▸ **WHAT THIS TASK INVOLVES**
Among the entries below, copy only the span from the line containing "流的堅實橋梁，讓宿遷故事在國際視角下煥發" through the line containing "Chris Hemsworth: in". Do so exactly, and skip the pictures.

▸ **RECORDS SUPPLIED**
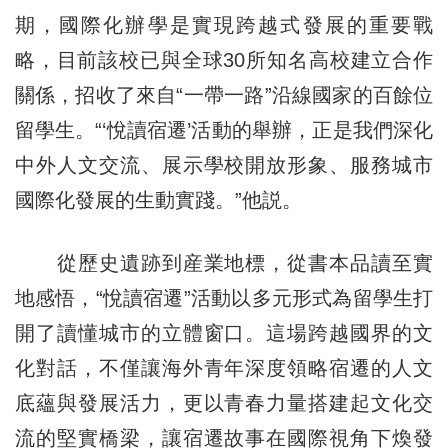
期，國際化辦學是實現跨越式發展的重要戰
略，目前該校已與全球30所知名高校建立合作
關係，招收了來自“一帶一路”沿線國家的百餘位
留學生。“‘悅讀宿遷’活動的舉辦，正是我們深化
中外人文交流、展示學校開放形象、服務城市
國際化發展的生動實踐。”他説。
從歷史遺跡到産業地標，從書本品讀至實
地感悟，“悅讀宿遷”活動以多元形式為留學生打
開了讀懂城市的立體窗口。這場跨越國界的文
化對話，不僅讓海外青年深度領略宿遷的人文
底蘊與發展活力，更以青春力量搭建起文化交
流的堅實橋梁，讓宿遷故事在國際視角下煥發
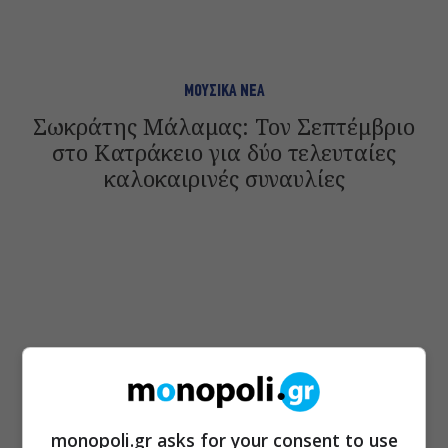
ΜΟΥΣΙΚΑ ΝΕΑ
Σωκράτης Μάλαμας: Τον Σεπτέμβριο
στο Κατράκειο για δύο τελευταίες
καλοκαιρινές συναυλίες
monopoli.gr asks for your consent to use
ΜΟΥΣΙΚΗ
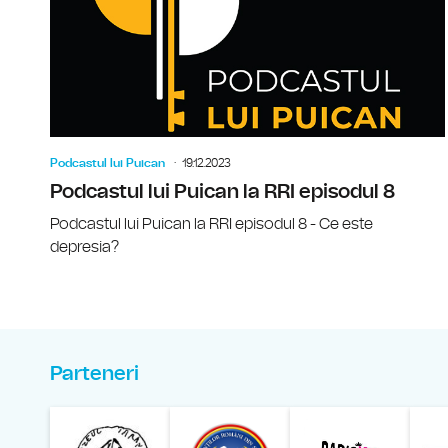
Podcastul lui Puican
19.12.2023
Podcastul lui Puican la RRI episodul 8
Podcastul lui Puican la RRI episodul 8 - Ce este
depresia?
Parteneri
Muzeul Național al Ț
Liga 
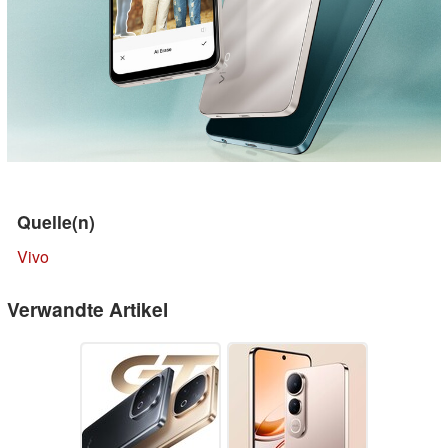
Quelle(n)
Vivo
Verwandte Artikel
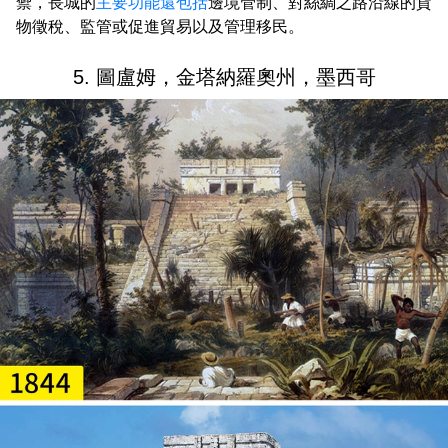
禦，長城的
主要功能還包括
邊境管制、對絲綢之路沿線的貨
物徵稅、監管或促進貿易以及管理移民。
5. 圖盧姆，金塔納羅奧州，墨西哥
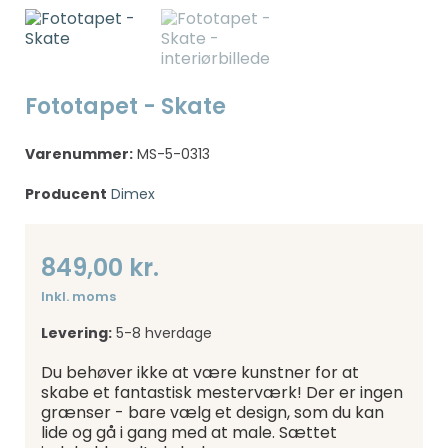
Fototapet - Skate
Varenummer:
MS-5-0313
Producent
Dimex
849,00 kr.
Inkl. moms
Levering:
5-8 hverdage
Du behøver ikke at være kunstner for at
skabe et fantastisk mesterværk! Der er ingen
grænser - bare vælg et design, som du kan
lide og gå i gang med at male. Sættet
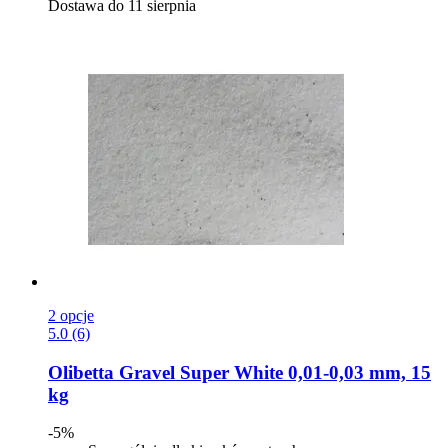
Dostawa do 11 sierpnia
2 opcje
5.0 (6)
Olibetta
Gravel Super White 0,01-​0,03 mm, 15
kg
-5%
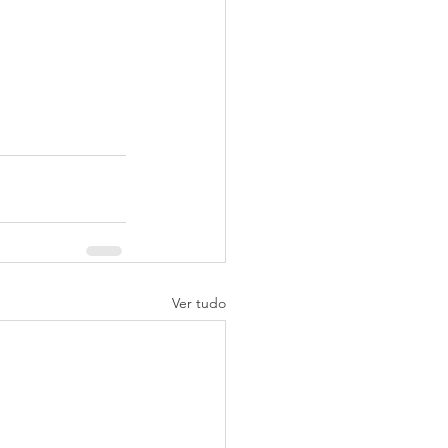
Ver tudo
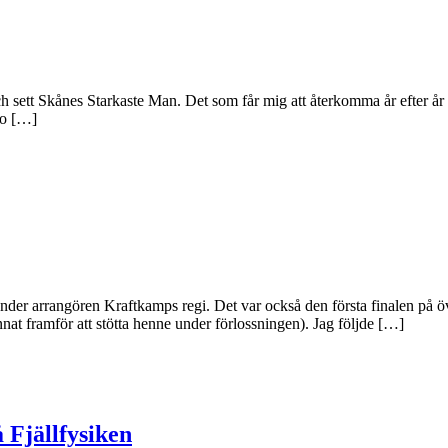
 sett Skånes Starkaste Man. Det som får mig att återkomma år efter år är i
öbo […]
der arrangören Kraftkamps regi. Det var också den första finalen på öv
annat framför att stötta henne under förlossningen). Jag följde […]
 Fjällfysiken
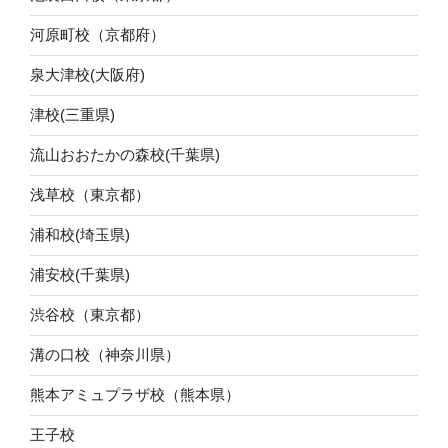
河原町校（京都府）
泉大津校(大阪府)
津校(三重県)
流山おおたかの森校(千葉県)
浅草校（東京都）
浦和校(埼玉県)
浦安校(千葉県)
渋谷校（東京都）
溝の口校（神奈川県）
熊本アミュプラザ校（熊本県）
王子校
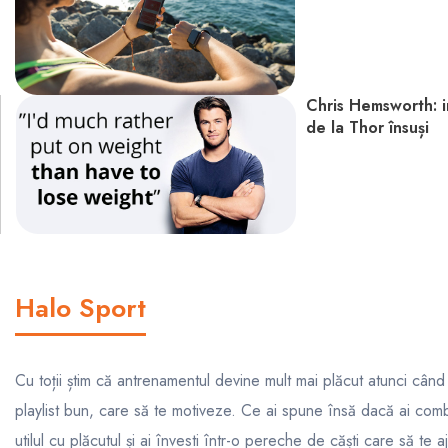
Chris Hemsworth: in
de la Thor însuși
Halo Sport
Cu toții știm că antrenamentul devine mult mai plăcut atunci când
playlist bun, care să te motiveze. Ce ai spune însă dacă ai comb
utilul cu plăcutul și ai învesti într-o pereche de căști care să te 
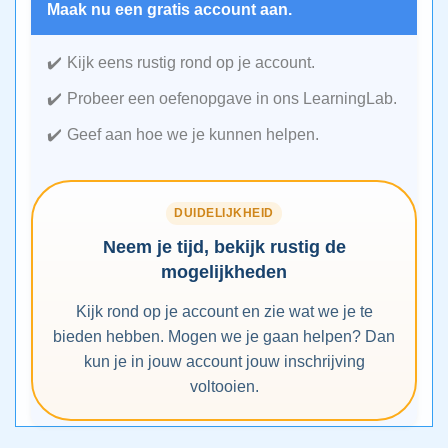
Maak nu een gratis account aan.
Kijk eens rustig rond op je account.
Probeer een oefenopgave in ons LearningLab.
Geef aan hoe we je kunnen helpen.
DUIDELIJKHEID
Neem je tijd, bekijk rustig de
mogelijkheden
Kijk rond op je account en zie wat we je te
bieden hebben. Mogen we je gaan helpen? Dan
kun je in jouw account jouw inschrijving
voltooien.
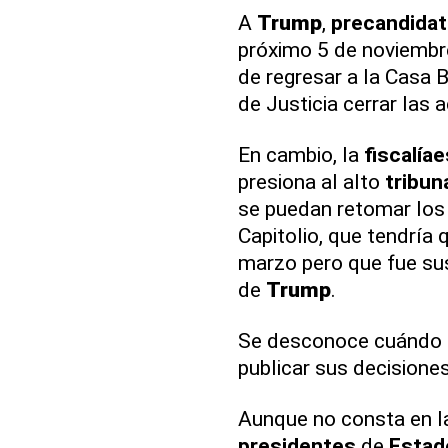
A
Trump
,
precandida
próximo 5 de noviembre,
de regresar a la Casa 
de Justicia cerrar las 
En cambio, la
fiscalía
e
presiona al alto
tribun
se puedan retomar los
Capitolio, que tendría
marzo pero que fue sus
de
Trump
.
Se desconoce cuándo 
publicar sus decisiones
Aunque no consta en 
presidentes
de
Estad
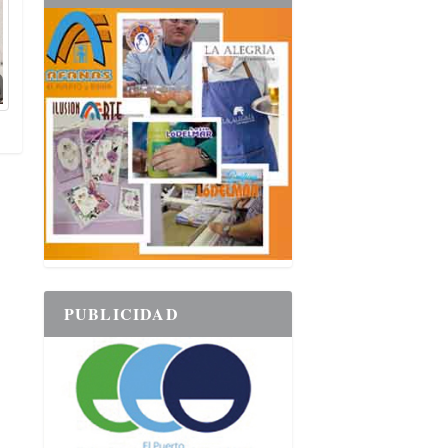
PUBLICIDAD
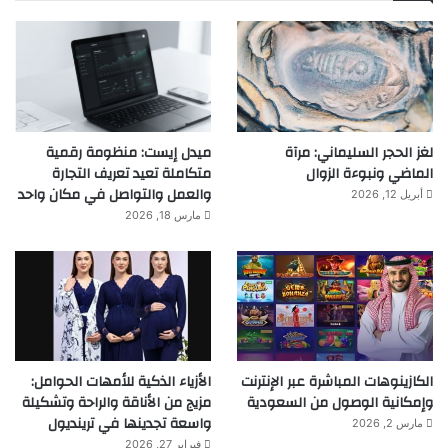
لغز الحجر السليماني: مرآة
ميدل إيست: منظومة رقمية
الماضي ونبوءة الزوال
متكاملة تعيد تعريف التجارة
والعمل والتواصل في مكان واحد
أبريل 12, 2026
مارس 18, 2026
الكازينوهات المباشرة عبر الإنترنت
الأزياء الذكية للأمهات الحوامل:
وإمكانية الوصول من السعودية
مزيج من الأناقة والراحة وتشكيلة
واسعة تجدينها في ترينديول
مارس 2, 2026
فبراير 27, 2026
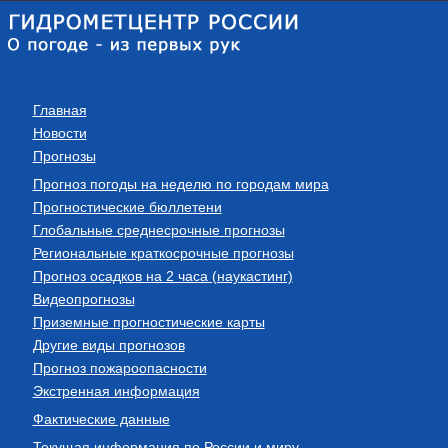
Главная
Новости
Прогнозы
Прогноз погоды на неделю по городам мира
Прогностические бюллетени
Глобальные среднесрочные прогнозы
Региональные краткосрочные прогнозы
Прогноз осадков на 2 часа (наукастинг)
Видеопрогнозы
Приземные прогностические карты
Другие виды прогнозов
Прогноз пожароопасности
Экстренная информация
Фактические данные
Текущая информация по России и миру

▸ **SOLUTION TO THIS PROBLEM**
流的堅實橋梁，讓宿遷故事在國際視角下煥發
ΜΟΥΣΙΚΑ ΝΕΑ
Σωκράτης Μάλαμας: Τον Σεπτέμβριο
στο Κατράκειο για δύο τελευταίες
καλοκαιρινές συναυλίες
monopoli.gr asks for your consent to use
ΜΟΥΣΙΚΗ
Podcastul lui Puican
19.12.2023
Podcastul lui Puican la RRI episodul 8
Podcastul lui Puican la RRI episodul 8 - Ce este
depresia?
Parteneri
Muzeul Național al Ț
Liga 
Quelle(n)
Vivo
Verwandte Artikel
禦，長城的
主要功能還包括
邊境管制、對絲綢之路沿線的貨
物徵稅、監管或促進貿易以及管理移民。
5. 圖盧姆，金塔納羅奧州，墨西哥
Fototapet - Skate
Varenummer:
MS-5-0313
Producent
Dimex
849,00 kr.
Inkl. moms
Levering:
5-8 hverdage
Du behøver ikke at være kunstner for at
skabe et fantastisk mesterværk! Der er ingen
grænser - bare vælg et design, som du kan
lide og gå i gang med at male. Sættet
Dostawa do 11 sierpnia
2 opcje
5.0 (6)
Olibetta
Gravel Super White 0,01-​0,03 mm, 15
kg
-5%
Ver tudo
 sett Skånes Starkaste Man. Det som får mig att återkomma år efter år är i
öbo […]
der arrangören Kraftkamps regi. Det var också den första finalen på öv
annat framför att stötta henne under förlossningen). Jag följde […]
 Fjällfysiken
河原町校（京都府）
泉大津校(大阪府)
津校(三重県)
流山おおたかの森校(千葉県)
浅草校（東京都）
浦和校(埼玉県)
浦安校(千葉県)
渋谷校（東京都）
溝の口校（神奈川県）
熊本アミュプラザ校（熊本県）
王子校
Chris Hemsworth: in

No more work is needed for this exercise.